◆ What this task involves ◆
Pick every line from the data that holds the word "York".
──────── Stored data
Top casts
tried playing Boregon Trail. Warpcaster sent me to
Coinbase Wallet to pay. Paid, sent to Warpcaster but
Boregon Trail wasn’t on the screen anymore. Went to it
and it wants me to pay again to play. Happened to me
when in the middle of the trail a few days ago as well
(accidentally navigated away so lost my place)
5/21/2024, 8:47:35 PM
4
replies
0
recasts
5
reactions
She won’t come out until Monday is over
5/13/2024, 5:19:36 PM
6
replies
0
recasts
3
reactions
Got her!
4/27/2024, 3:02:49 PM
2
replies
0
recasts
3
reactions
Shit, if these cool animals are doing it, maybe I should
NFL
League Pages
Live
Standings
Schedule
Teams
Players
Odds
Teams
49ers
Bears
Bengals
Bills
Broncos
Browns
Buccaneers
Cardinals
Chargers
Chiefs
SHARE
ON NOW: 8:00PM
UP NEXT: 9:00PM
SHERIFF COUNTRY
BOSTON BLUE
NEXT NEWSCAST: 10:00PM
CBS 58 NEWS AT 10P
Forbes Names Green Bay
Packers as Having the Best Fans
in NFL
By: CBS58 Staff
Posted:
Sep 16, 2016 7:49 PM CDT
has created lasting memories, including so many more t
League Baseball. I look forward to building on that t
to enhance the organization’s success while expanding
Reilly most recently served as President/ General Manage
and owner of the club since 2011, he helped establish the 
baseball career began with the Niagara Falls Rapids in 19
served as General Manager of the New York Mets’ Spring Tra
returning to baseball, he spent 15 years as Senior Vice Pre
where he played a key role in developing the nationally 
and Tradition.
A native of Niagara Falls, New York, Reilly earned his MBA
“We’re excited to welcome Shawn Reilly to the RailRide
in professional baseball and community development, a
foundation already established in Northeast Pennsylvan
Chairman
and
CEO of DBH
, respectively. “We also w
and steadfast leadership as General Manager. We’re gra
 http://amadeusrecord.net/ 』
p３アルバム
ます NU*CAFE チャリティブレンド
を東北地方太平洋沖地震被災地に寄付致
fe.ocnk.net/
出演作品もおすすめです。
────────────────
◆ Solution ◆
served as General Manager of the New York Mets’ Spring Tra
A native of Niagara Falls, New York, Reilly earned his MBA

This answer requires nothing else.